»»

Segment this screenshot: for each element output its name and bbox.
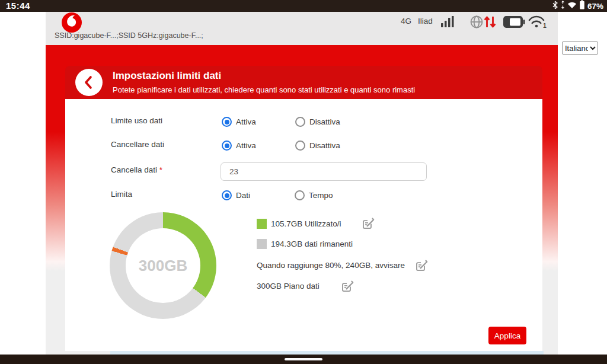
radio-cancellare-disattiva[interactable]	[295, 141, 305, 151]
content-card: Limite uso dati Attiva Disattiva Cancell…	[65, 99, 542, 351]
android-status-bar: 15:44 67%	[0, 0, 607, 12]
radio-label[interactable]: Disattiva	[309, 117, 340, 126]
network-tech-label: 4G	[401, 17, 411, 25]
field-label-cancellare-dati: Cancellare dati	[111, 140, 164, 149]
radio-label[interactable]: Attiva	[236, 117, 256, 126]
legend-swatch-remaining	[257, 239, 267, 249]
bluetooth-icon	[552, 1, 558, 12]
radio-label[interactable]: Disattiva	[309, 141, 340, 150]
home-indicator[interactable]	[285, 358, 322, 360]
field-label-cancella-dati: Cancella dati *	[111, 165, 162, 174]
screen: 15:44 67% SSID:gigacube-F...;SSID 5G	[0, 0, 607, 364]
device-battery-icon	[503, 15, 525, 31]
edit-icon[interactable]	[413, 258, 429, 273]
edit-icon[interactable]	[339, 279, 354, 294]
required-asterisk: *	[159, 165, 162, 174]
clear-days-input[interactable]	[221, 162, 427, 181]
page-title: Impostazioni limiti dati	[113, 70, 221, 82]
signal-bars-icon	[441, 15, 456, 30]
data-transfer-arrows-icon	[561, 1, 565, 11]
legend-swatch-used	[257, 219, 267, 229]
battery-percent: 67%	[587, 2, 603, 11]
battery-status-icon	[579, 0, 585, 12]
radio-limita-dati[interactable]	[222, 190, 232, 200]
field-label-limita: Limita	[111, 190, 132, 199]
radio-limite-disattiva[interactable]	[295, 117, 305, 127]
radio-label[interactable]: Attiva	[236, 141, 256, 150]
apply-button[interactable]: Applica	[488, 327, 526, 344]
internet-globe-icon	[469, 14, 498, 32]
field-label-limite-uso-dati: Limite uso dati	[111, 116, 162, 125]
wifi-status-icon	[567, 1, 577, 11]
wifi-client-count: 1	[543, 22, 547, 29]
back-button[interactable]	[75, 69, 103, 96]
legend-plan-label: 300GB Piano dati	[257, 282, 320, 290]
legend-alert-label: Quando raggiunge 80%, 240GB, avvisare	[257, 261, 405, 270]
radio-label[interactable]: Dati	[236, 191, 250, 200]
ssid-label: SSID:gigacube-F...;SSID 5GHz:gigacube-F.…	[55, 31, 203, 40]
radio-label[interactable]: Tempo	[309, 191, 333, 200]
page-subtitle: Potete pianificare i dati utilizzati, ch…	[113, 85, 415, 94]
status-icons: 67%	[552, 0, 603, 12]
legend-remaining-label: 194.3GB dati rimanenti	[271, 240, 353, 248]
clock: 15:44	[6, 1, 30, 11]
carrier-label: Iliad	[418, 17, 433, 25]
donut-total-label: 300GB	[110, 212, 216, 319]
radio-cancellare-attiva[interactable]	[222, 141, 232, 151]
language-select[interactable]: Italiano	[562, 41, 598, 55]
legend-used-label: 105.7GB Utilizzato/i	[271, 219, 341, 228]
radio-limita-tempo[interactable]	[295, 190, 305, 200]
field-label-text: Cancella dati	[111, 165, 157, 174]
radio-limite-attiva[interactable]	[222, 117, 232, 127]
chevron-left-icon	[75, 69, 103, 96]
data-usage-donut-chart: 300GB	[110, 212, 216, 319]
edit-icon[interactable]	[360, 216, 375, 231]
router-header: SSID:gigacube-F...;SSID 5GHz:gigacube-F.…	[46, 12, 558, 45]
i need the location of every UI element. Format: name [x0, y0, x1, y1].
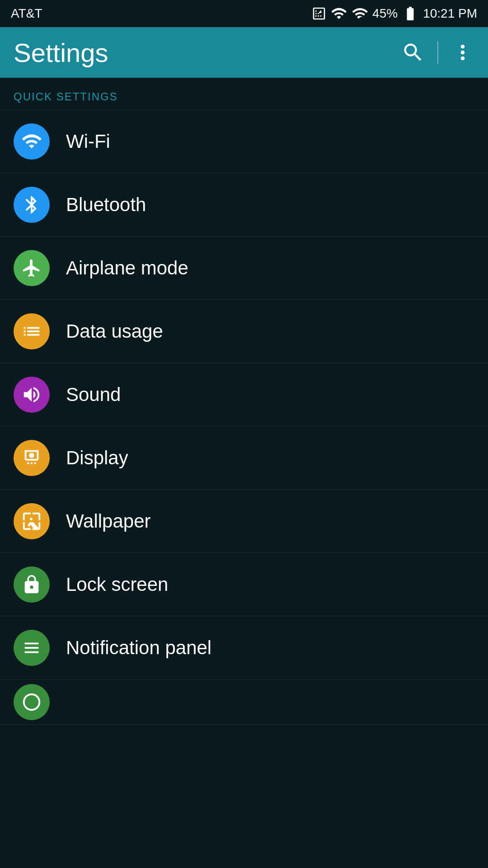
wifi-label: Wi-Fi	[66, 131, 110, 152]
settings-item-partial[interactable]	[0, 679, 488, 725]
search-icon[interactable]	[401, 41, 425, 64]
data-usage-icon	[21, 321, 42, 342]
carrier-text: AT&T	[11, 6, 42, 21]
time-text: 10:21 PM	[423, 6, 477, 21]
sound-icon	[21, 384, 42, 405]
nfc-icon	[312, 6, 326, 21]
battery-icon	[402, 5, 418, 22]
data-usage-label: Data usage	[66, 321, 163, 342]
settings-item-data-usage[interactable]: Data usage	[0, 300, 488, 363]
display-icon-container	[14, 440, 50, 476]
app-bar-actions	[401, 41, 474, 64]
app-bar-divider	[437, 41, 438, 64]
display-label: Display	[66, 447, 128, 469]
settings-item-bluetooth[interactable]: Bluetooth	[0, 173, 488, 236]
notification-panel-icon	[21, 637, 42, 658]
wifi-status-icon	[331, 5, 347, 22]
bluetooth-label: Bluetooth	[66, 194, 146, 216]
wallpaper-label: Wallpaper	[66, 510, 151, 532]
status-icons: 45% 10:21 PM	[312, 5, 477, 22]
wifi-icon	[21, 131, 42, 152]
display-icon	[21, 448, 42, 468]
wallpaper-icon-container	[14, 503, 50, 539]
svg-point-0	[29, 453, 34, 458]
lock-screen-icon-container	[14, 566, 50, 603]
notification-panel-label: Notification panel	[66, 637, 211, 659]
notification-panel-icon-container	[14, 630, 50, 666]
bluetooth-icon	[21, 194, 42, 215]
battery-percent: 45%	[372, 6, 398, 21]
partial-icon	[21, 692, 42, 712]
lock-screen-label: Lock screen	[66, 574, 168, 595]
wifi-icon-container	[14, 123, 50, 160]
bluetooth-icon-container	[14, 187, 50, 223]
lock-screen-icon	[21, 574, 42, 595]
wallpaper-icon	[21, 511, 42, 532]
data-usage-icon-container	[14, 313, 50, 349]
signal-icon	[352, 5, 368, 22]
settings-item-airplane[interactable]: Airplane mode	[0, 236, 488, 300]
airplane-icon-container	[14, 250, 50, 286]
sound-icon-container	[14, 377, 50, 413]
more-options-icon[interactable]	[451, 41, 474, 64]
status-bar: AT&T 45% 10:21 PM	[0, 0, 488, 27]
app-bar: Settings	[0, 27, 488, 78]
airplane-label: Airplane mode	[66, 257, 188, 279]
airplane-icon	[21, 258, 42, 278]
settings-item-display[interactable]: Display	[0, 426, 488, 490]
settings-item-notification-panel[interactable]: Notification panel	[0, 616, 488, 679]
settings-item-wifi[interactable]: Wi-Fi	[0, 110, 488, 173]
settings-item-lock-screen[interactable]: Lock screen	[0, 553, 488, 616]
sound-label: Sound	[66, 384, 121, 406]
app-bar-title: Settings	[14, 38, 108, 68]
partial-icon-container	[14, 684, 50, 720]
settings-item-sound[interactable]: Sound	[0, 363, 488, 426]
section-header-label: QUICK SETTINGS	[14, 90, 118, 103]
settings-item-wallpaper[interactable]: Wallpaper	[0, 490, 488, 553]
quick-settings-header: QUICK SETTINGS	[0, 78, 488, 110]
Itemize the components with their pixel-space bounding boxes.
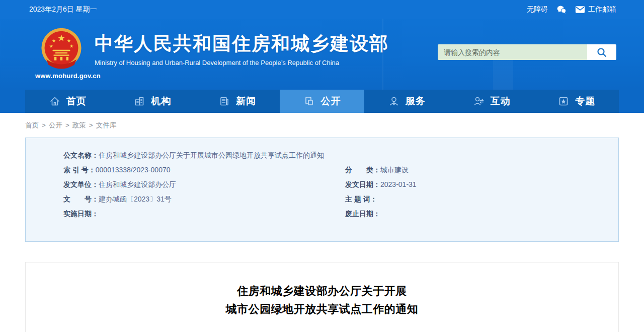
wechat-icon[interactable] <box>556 5 567 15</box>
field-value: 000013338/2023-00070 <box>96 165 171 175</box>
document-content-panel: 住房和城乡建设部办公厅关于开展 城市公园绿地开放共享试点工作的通知 <box>25 262 619 332</box>
field-value: 城市建设 <box>380 165 409 175</box>
nav-tab-interaction[interactable]: 互动 <box>449 90 534 113</box>
field-issue-date: 发文日期：2023-01-31 <box>345 180 417 189</box>
nav-tab-disclosure[interactable]: 公开 <box>280 90 365 113</box>
nav-tab-label: 首页 <box>66 95 87 108</box>
field-label: 发文单位： <box>63 180 99 189</box>
work-mailbox-link[interactable]: 工作邮箱 <box>588 5 616 14</box>
search-button[interactable] <box>587 44 616 60</box>
nav-tab-home[interactable]: 首页 <box>25 90 110 113</box>
field-category: 分 类：城市建设 <box>345 165 417 175</box>
field-doc-number: 文 号：建办城函〔2023〕31号 <box>63 194 345 204</box>
nav-tab-news[interactable]: 新闻 <box>195 90 280 113</box>
logo-block[interactable]: www.mohurd.gov.cn <box>35 26 88 80</box>
star-box-icon <box>557 95 570 107</box>
site-url: www.mohurd.gov.cn <box>35 72 88 80</box>
breadcrumb-separator: > <box>65 121 69 129</box>
nav-tab-topics[interactable]: 专题 <box>534 90 619 113</box>
field-label: 分 类： <box>345 165 380 175</box>
person-service-icon <box>388 95 400 107</box>
document-title-line1: 住房和城乡建设部办公厅关于开展 <box>26 282 618 300</box>
field-value: 住房和城乡建设部办公厅关于开展城市公园绿地开放共享试点工作的通知 <box>99 151 324 160</box>
top-utility-bar: 2023年2月6日 星期一 无障碍 工作邮箱 <box>0 0 644 19</box>
nav-tab-label: 互动 <box>491 95 511 108</box>
field-value: 2023-01-31 <box>380 180 417 189</box>
field-value: 建办城函〔2023〕31号 <box>99 194 172 204</box>
building-icon <box>133 95 145 107</box>
field-doc-name: 公文名称：住房和城乡建设部办公厅关于开展城市公园绿地开放共享试点工作的通知 <box>63 151 618 160</box>
field-index-number: 索 引 号：000013338/2023-00070 <box>63 165 345 175</box>
nav-tab-label: 服务 <box>406 95 426 108</box>
field-label: 实施日期： <box>63 209 99 219</box>
person-arrows-icon <box>473 95 485 107</box>
breadcrumb-separator: > <box>42 121 46 129</box>
site-header: www.mohurd.gov.cn 中华人民共和国住房和城乡建设部 Minist… <box>0 19 644 90</box>
nav-tab-org[interactable]: 机构 <box>110 90 195 113</box>
field-issuing-unit: 发文单位：住房和城乡建设部办公厅 <box>63 180 345 189</box>
news-icon <box>218 95 230 107</box>
current-date: 2023年2月6日 星期一 <box>29 5 97 14</box>
home-icon <box>49 95 61 107</box>
field-implementation-date: 实施日期： <box>63 209 345 219</box>
breadcrumb-home[interactable]: 首页 <box>25 121 39 129</box>
field-label: 公文名称： <box>63 151 99 160</box>
documents-icon <box>303 95 315 107</box>
breadcrumb-policy[interactable]: 政策 <box>72 121 86 129</box>
field-label: 发文日期： <box>345 180 380 189</box>
document-title-line2: 城市公园绿地开放共享试点工作的通知 <box>26 300 618 318</box>
site-title-chinese: 中华人民共和国住房和城乡建设部 <box>95 33 389 55</box>
field-label: 索 引 号： <box>63 165 96 175</box>
national-emblem-logo <box>39 27 84 71</box>
field-value: 住房和城乡建设部办公厅 <box>99 180 176 189</box>
field-subject-terms: 主 题 词： <box>345 194 417 204</box>
main-nav: 首页 机构 新闻 公开 服务 <box>25 90 619 113</box>
nav-tab-service[interactable]: 服务 <box>364 90 449 113</box>
nav-tab-label: 公开 <box>321 95 341 108</box>
field-repeal-date: 废止日期： <box>345 209 417 219</box>
site-title-english: Ministry of Housing and Urban-Rural Deve… <box>95 59 389 67</box>
search-icon <box>596 47 607 58</box>
accessibility-link[interactable]: 无障碍 <box>527 5 548 14</box>
nav-strip: 首页 机构 新闻 公开 服务 <box>0 90 644 113</box>
breadcrumb: 首页>公开>政策>文件库 <box>0 113 644 130</box>
field-label: 主 题 词： <box>345 194 377 204</box>
search-input[interactable] <box>438 44 587 60</box>
breadcrumb-separator: > <box>89 121 93 129</box>
nav-tab-label: 机构 <box>151 95 171 108</box>
document-metadata-panel: 公文名称：住房和城乡建设部办公厅关于开展城市公园绿地开放共享试点工作的通知 索 … <box>25 138 619 242</box>
search-box <box>438 44 616 60</box>
breadcrumb-disclosure[interactable]: 公开 <box>49 121 62 129</box>
nav-tab-label: 新闻 <box>236 95 256 108</box>
field-label: 废止日期： <box>345 209 380 219</box>
field-label: 文 号： <box>63 194 99 204</box>
mail-icon[interactable]: 工作邮箱 <box>575 5 616 14</box>
breadcrumb-library[interactable]: 文件库 <box>96 121 117 129</box>
nav-tab-label: 专题 <box>575 95 595 108</box>
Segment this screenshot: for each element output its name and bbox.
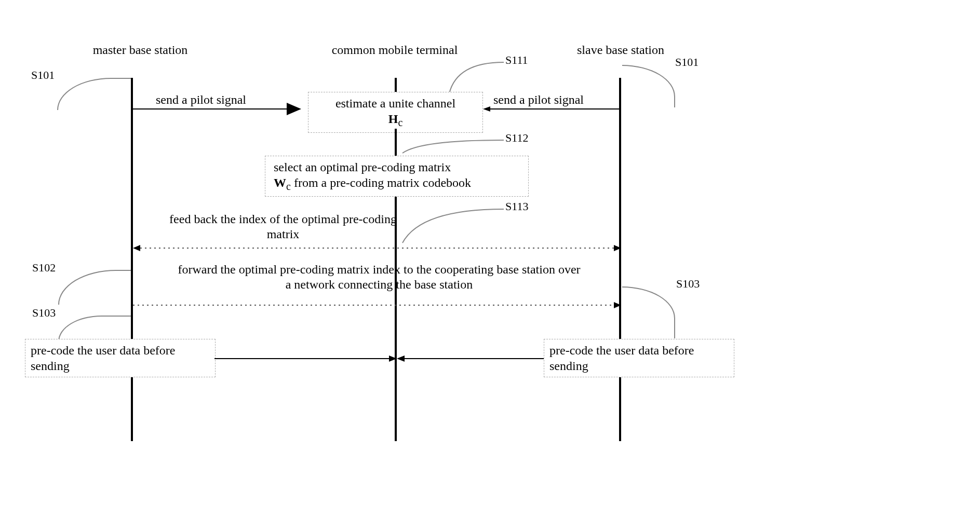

««

Across the listing above, how many lines include the string "废止日期"? Answer with a single number.

2